Written by Herbert Lash
NEW YORK (Reuters) – The New York City office market rebounded in the third quarter from a year earlier, although rentals remained below levels seen before the rise of remote work during the COVID-19 pandemic, and higher interest rates and a stronger dollar triggered a fresh dip. Investment in the sector.
Office rental volume rose 27.6% to 9.23 million square feet, the strongest quarterly gain since the end of 2019 — a huge year for renting in New York, according to Colliers International (NASDAQ:) Inc.
Leasing volume this year so far has reached 24.17 million square feet, or nearly 50% more than the same period in 2021 and less than 4% of last year’s total. Volume remained below the quarterly average of about 9.1 million square feet in the five years through 2019.
“We keep hearing about big pending deals,” said Frank Wallach, executive director of New York Research at Colliers, adding that leases in the business for months are typically approaching by the end of the year.
“Not all but a large number of them are coming to an end as we head into the post-Thanksgiving rush, New Year’s Eve because there is usually a desire to finish everything and take care of it,” Wallach said.
In another positive sign, office space availability fell 0.8 percentage points to 16.4% in the third quarter, the largest quarterly decline in eight years, Colliers said.
Wallach said the decline has pushed availability to its narrowest level since March 2021, but is still well above the 10.2% level in the first quarter of 2020, at the start of the pandemic.

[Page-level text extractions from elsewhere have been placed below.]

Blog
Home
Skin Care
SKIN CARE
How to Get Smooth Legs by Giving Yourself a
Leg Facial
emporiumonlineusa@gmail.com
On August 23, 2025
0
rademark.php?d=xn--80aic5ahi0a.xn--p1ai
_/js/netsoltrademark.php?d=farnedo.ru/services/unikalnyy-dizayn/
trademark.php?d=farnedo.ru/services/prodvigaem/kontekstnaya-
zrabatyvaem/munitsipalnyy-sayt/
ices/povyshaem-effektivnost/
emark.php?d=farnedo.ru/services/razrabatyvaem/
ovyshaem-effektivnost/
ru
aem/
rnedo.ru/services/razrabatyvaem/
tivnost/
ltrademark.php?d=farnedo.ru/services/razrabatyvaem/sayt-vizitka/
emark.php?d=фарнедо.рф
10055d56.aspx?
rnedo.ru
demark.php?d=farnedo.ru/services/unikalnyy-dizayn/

The lease increase was driven by several large leases in Hudson (NYSE: Yards District) on the Hudson River, including the largest deal so far this year, a 456,000-square-foot deal from KPMG in August.
The accounting firm’s lease on 2 Manhattan West, a 58-story, 2 million-square-foot tower due to open next year, signals a journey into quality during the pandemic.

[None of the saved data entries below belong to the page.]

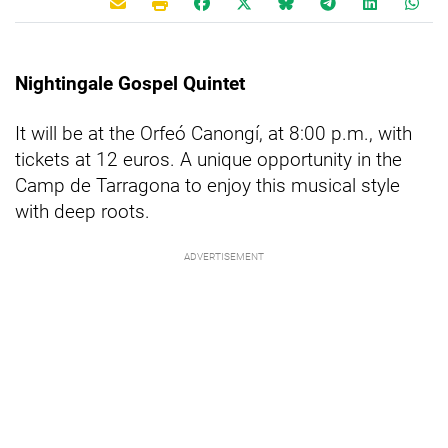
Nightingale Gospel Quintet
It will be at the Orfeó Canongí, at 8:00 p.m., with
tickets at 12 euros. A unique opportunity in the
Camp de Tarragona to enjoy this musical style
with deep roots.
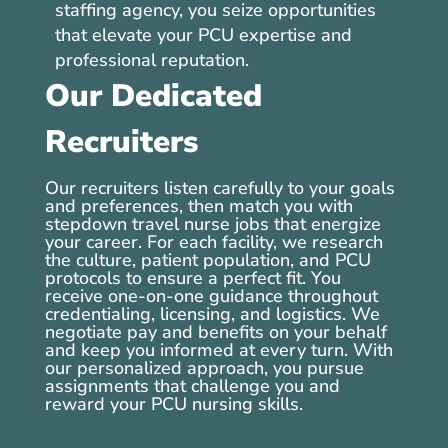
staffing agency, you seize opportunities
that elevate your PCU expertise and
professional reputation.
Our Dedicated
Recruiters
Our recruiters listen carefully to your goals
and preferences, then match you with
stepdown travel nurse jobs that energize
your career. For each facility, we research
the culture, patient population, and PCU
protocols to ensure a perfect fit. You
receive one-on-one guidance throughout
credentialing, licensing, and logistics. We
negotiate pay and benefits on your behalf
and keep you informed at every turn. With
our personalized approach, you pursue
assignments that challenge you and
reward your PCU nursing skills.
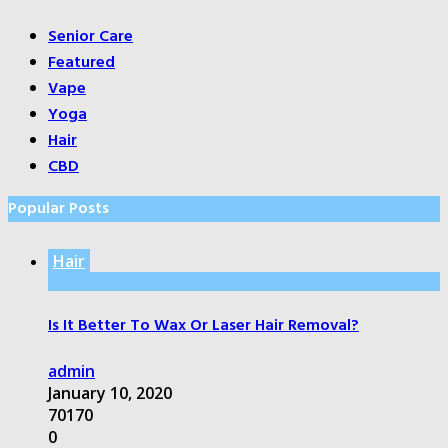
Senior Care
Featured
Vape
Yoga
Hair
CBD
Popular Posts
Hair
Is It Better To Wax Or Laser Hair Removal?
admin
January 10, 2020
70170
0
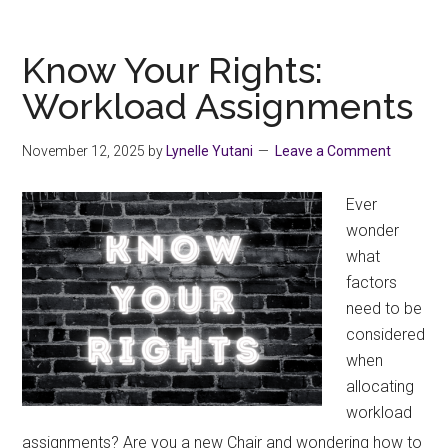
Days
of
Activism
Know Your Rights:
Against
Workload Assignments
Digital
Gender-
November 12, 2025
by
Lynelle Yutani
Leave a Comment
based
Violence
Ever
wonder
what
factors
need to be
considered
when
allocating
workload
assignments? Are you a new Chair and wondering how to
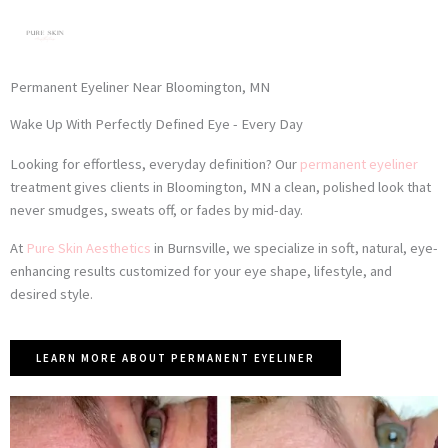
Skip
to
content
Permanent Eyeliner Near Bloomington, MN
Wake Up With Perfectly Defined Eye - Every Day
Looking for effortless, everyday definition? Our
permanent eyeliner
treatment gives clients in Bloomington, MN a clean, polished look that
never smudges, sweats off, or fades by mid-day.
At
Pure Skin Aesthetics
in Burnsville, we specialize in soft, natural, eye-
enhancing results customized for your eye shape, lifestyle, and
desired style.
LEARN MORE ABOUT PERMANENT EYELINER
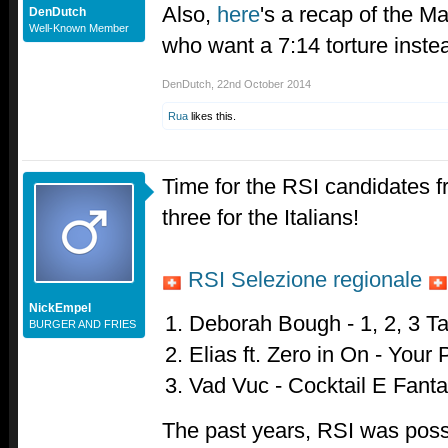
Also,
here
's a recap of the M
DenDutch
Well-Known Member
who want a 7:14 torture instea
DenDutch
,
22nd October 2014
Rua
likes this.
Time for the RSI candidates f
three for the Italians!
RSI Selezione regionale
NickEmpel
Deborah Bough - 1, 2, 3 T
BURGER AND FRIES
Elias ft. Zero in On - Your
Vad Vuc - Cocktail E Fant
The past years, RSI was possib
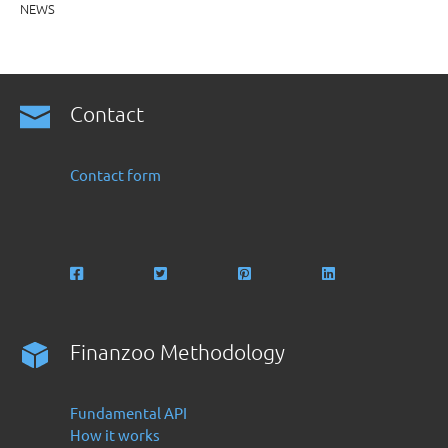
NEWS
Contact
Contact form
Finanzoo Methodology
Fundamental API
How it works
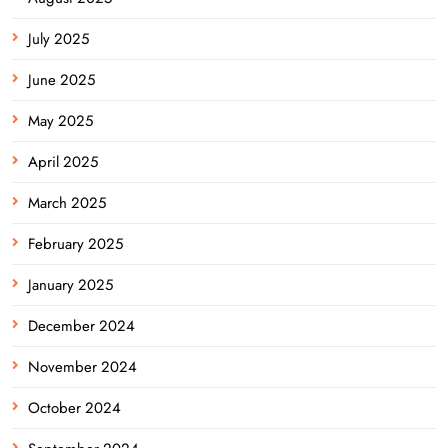
July 2025
June 2025
May 2025
April 2025
March 2025
February 2025
January 2025
December 2024
November 2024
October 2024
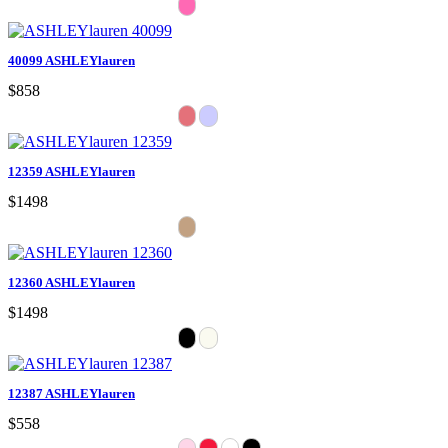
40099 ASHLEYlauren
$858
12359 ASHLEYlauren
$1498
12360 ASHLEYlauren
$1498
12387 ASHLEYlauren
$558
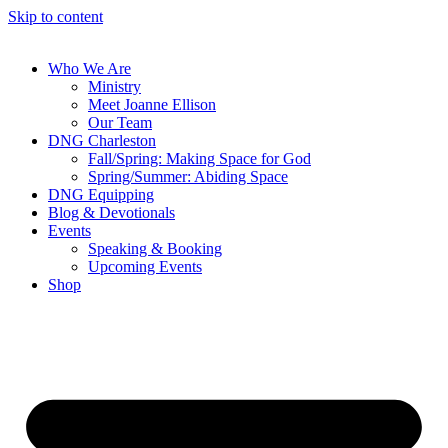
Skip to content
Who We Are
Ministry
Meet Joanne Ellison
Our Team
DNG Charleston
Fall/Spring: Making Space for God
Spring/Summer: Abiding Space
DNG Equipping
Blog & Devotionals
Events
Speaking & Booking
Upcoming Events
Shop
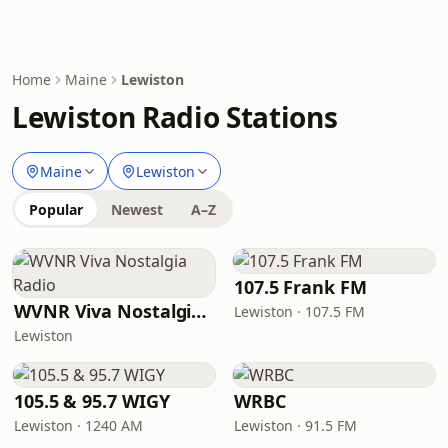
Home
Maine
Lewiston
Lewiston Radio Stations
Maine
Lewiston
Popular
Newest
A–Z
107.5 Frank FM
WVNR Viva Nostalgia Radio
Lewiston · 107.5 FM
Lewiston
105.5 & 95.7 WIGY
WRBC
Lewiston · 1240 AM
Lewiston · 91.5 FM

But the deal also represents a 40% reduction in KPMG’s New York office footprint as it consolidates multiple office locations into a single location, an efficiency drive, and embraces the hybrid office, a model that can allow businesses to reduce their space needs.
The latest data on potential future rentals for office space in New York from View The Space Inc, a multidimensional commercial real estate platform, last week showed a 22.8% drop in August new rental demand in New York.
VTS expects leasing activity to be “very good” for the coming months, but if no more new demand is seen by the end of the year, leasing is expected to slow in 2023, according to VTS.
“The next quarter or two will be a real indication because we will see the people who have been in the market, are they going to end up dealing or not?” said Nick Romito, CEO of VTS.
Office building sales fell 71% in the third quarter to $1.2 billion, an amount that often accounts for the sale of individual assets during 2015 and 2016.